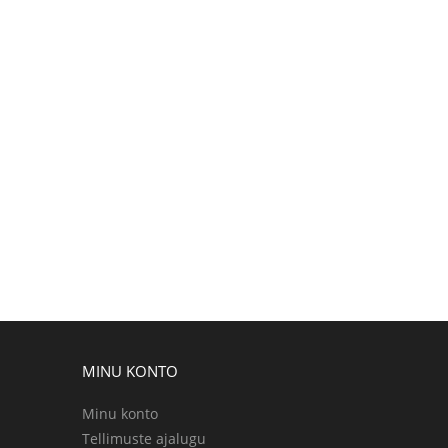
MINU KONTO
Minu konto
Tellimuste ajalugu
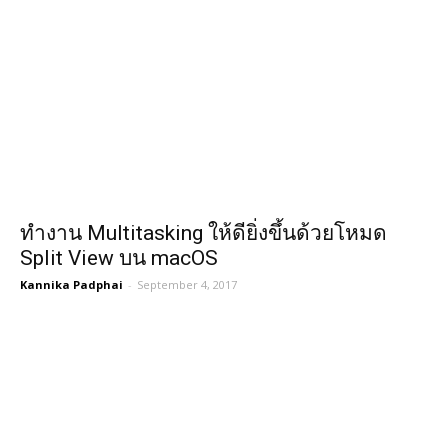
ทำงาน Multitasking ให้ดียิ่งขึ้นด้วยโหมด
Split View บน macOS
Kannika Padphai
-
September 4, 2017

□ □ □ □ □ □ □

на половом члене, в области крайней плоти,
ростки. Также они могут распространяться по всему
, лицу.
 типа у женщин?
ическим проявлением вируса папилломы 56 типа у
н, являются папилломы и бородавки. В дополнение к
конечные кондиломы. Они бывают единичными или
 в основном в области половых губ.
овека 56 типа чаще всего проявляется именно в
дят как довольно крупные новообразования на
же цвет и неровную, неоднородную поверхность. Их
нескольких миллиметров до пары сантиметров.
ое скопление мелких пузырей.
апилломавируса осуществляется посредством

□ □ □ □ □ □ □

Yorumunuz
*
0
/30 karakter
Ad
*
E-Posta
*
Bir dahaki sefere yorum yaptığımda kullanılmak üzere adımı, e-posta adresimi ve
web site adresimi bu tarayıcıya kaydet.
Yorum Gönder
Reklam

□ □ □ □ □ □ □

AIM OF THE TASK: Show me every line of the entries above that holds "области".

COMPLETED TASK:
на половом члене, в области крайней плоти,
 в основном в области половых губ.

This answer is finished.